Governor Rick Scott and Enterprise Florida, the state’s economic development arm has introduced a new ad campaign for business with the intent to attract businesses to start or relocate to Florida. The intent is admirable, but its application is not without criticism in the areas of the logo and bid acceptance.
The new logo is the word Florida in green with an orange neck tie in place of the letter “i”. The slogan of the ad is The Perfect Climate for Business.
Some business women have expressed disappointment with the use of the neck tie. In an email to the Tampa Tribune, Beth Leytham, a Tampa based public relations executive said, “Perhaps they should have a tag line – Florida is the perfect climate for business if you’re a man.”
Katherin Yanes, an attorney and president of the Hillsborough Association for Women Lawyers said, “I don’t think a man’s neck tie represents all that Florida’s business community has to offer."
Pamela Rogan, the president of the Central Florida Chapter of the National Association of Women Business Owners responded, “I thought immediately that it set us back, all the work that we’ve done. It’s not that they have to make it pink or girlie, but maybe put a briefcase or something like an iphone or smartphone in there to represent business.”
Perhaps the most critical of the ad campaign is Sue Carlton, a columnist with the Tampa Bay Times. She said, “This next thought may seem as ancient to younger women as whalebone corsets, but to some of us who grew up with tales of important downtown clubs where businessmen dined and women were unwelcome, of big deals out on golf courses without pesky women in attendance, the message is not so subtle: businessmen welcome here, the rest of you, Eh!. Our state is fourth in the nation for women owned businesses with more than a half-million women’s companies contributing $77.4 billion to the economy. From 1997 to 2011, women owned businesses grew 73 percent compared to 50 percent nationally. There’s your target audience.”
Florida paid $180,000 to Jacksonville based, On Ideas, for brand design and campaign strategy; and $205,000 was paid to North Star Destination Strategies of Tennessee, the only non-Florida company who bid on the project. That bid was $76,000 higher than the next highest bid presented by ChappellRoberts of Tampa.

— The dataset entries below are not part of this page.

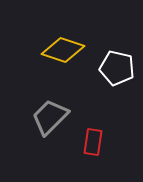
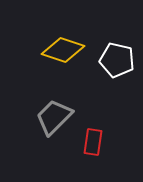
white pentagon: moved 8 px up
gray trapezoid: moved 4 px right
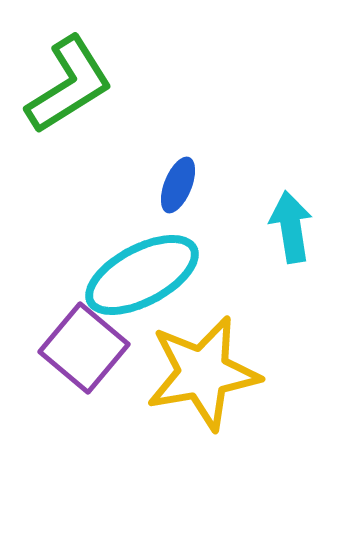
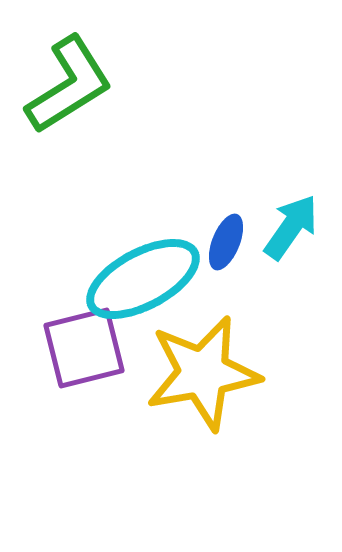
blue ellipse: moved 48 px right, 57 px down
cyan arrow: rotated 44 degrees clockwise
cyan ellipse: moved 1 px right, 4 px down
purple square: rotated 36 degrees clockwise
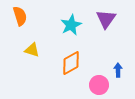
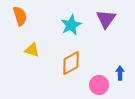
blue arrow: moved 2 px right, 3 px down
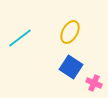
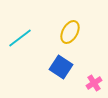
blue square: moved 10 px left
pink cross: rotated 35 degrees clockwise
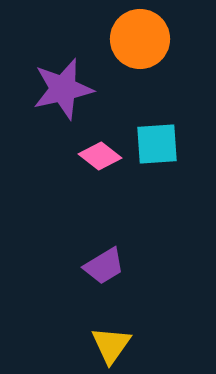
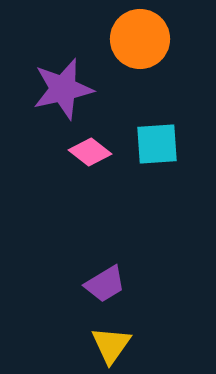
pink diamond: moved 10 px left, 4 px up
purple trapezoid: moved 1 px right, 18 px down
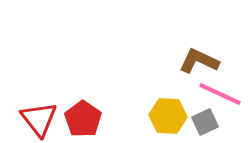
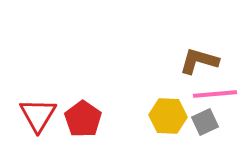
brown L-shape: rotated 9 degrees counterclockwise
pink line: moved 5 px left; rotated 30 degrees counterclockwise
red triangle: moved 1 px left, 4 px up; rotated 9 degrees clockwise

Terry Mooney, Chief Operating Officer at Evok Advertising in Orlando said, “I do think they could have easily found a qualified firm in Florida.” Colleen Chappell, President and CEO of Chappell Roberts said she would never bid for an Enterprise Florida project again.
With Governor Rick Scott’s motto of putting Florida to work, the choice of North Star Destination Strategies over ChappellRoberts has raised some eyebrows.
Regarding the logo and bid award, are we looking at issues of not inclusive, sexists, questionable awarding of a bid, or simply good business and much ado about nothing? What do you think?